▶ **Action item**
With "стають" as the search word, show every line of the material that has it.

▶ **Provided material**
────────────────
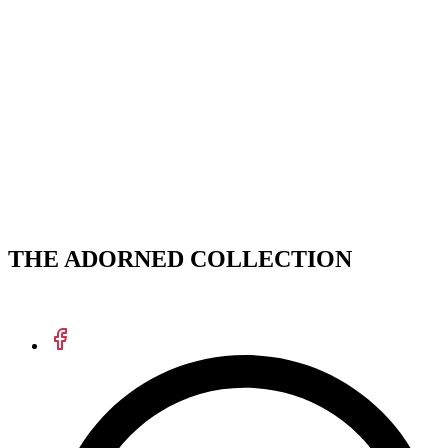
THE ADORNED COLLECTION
────────────────
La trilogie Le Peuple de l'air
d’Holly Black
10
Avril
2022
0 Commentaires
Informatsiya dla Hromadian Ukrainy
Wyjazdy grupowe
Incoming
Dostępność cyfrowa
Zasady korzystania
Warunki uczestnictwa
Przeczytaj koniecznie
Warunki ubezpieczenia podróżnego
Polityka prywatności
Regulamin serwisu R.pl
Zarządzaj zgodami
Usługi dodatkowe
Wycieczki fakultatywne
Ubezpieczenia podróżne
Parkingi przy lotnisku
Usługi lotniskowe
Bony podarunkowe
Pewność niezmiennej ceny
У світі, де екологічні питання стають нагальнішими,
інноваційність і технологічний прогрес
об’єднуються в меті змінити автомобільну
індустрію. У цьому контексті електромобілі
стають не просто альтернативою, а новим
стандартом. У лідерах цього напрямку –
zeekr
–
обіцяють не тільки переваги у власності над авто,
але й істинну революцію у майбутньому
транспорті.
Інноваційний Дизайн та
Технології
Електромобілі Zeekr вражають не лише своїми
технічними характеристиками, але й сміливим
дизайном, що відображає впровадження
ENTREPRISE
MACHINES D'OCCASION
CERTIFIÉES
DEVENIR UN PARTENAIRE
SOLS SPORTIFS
────────────────
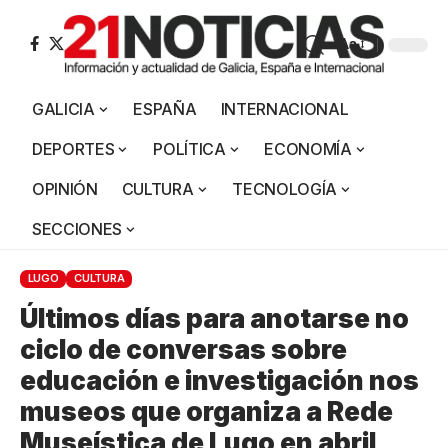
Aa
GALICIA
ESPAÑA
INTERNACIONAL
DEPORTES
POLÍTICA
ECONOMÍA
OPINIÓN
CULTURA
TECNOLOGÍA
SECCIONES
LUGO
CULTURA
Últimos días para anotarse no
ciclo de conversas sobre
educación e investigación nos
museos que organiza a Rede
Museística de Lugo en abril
────────────────
▶ **Written response**
У світі, де екологічні питання стають нагальнішими,
стають не просто альтернативою, а новим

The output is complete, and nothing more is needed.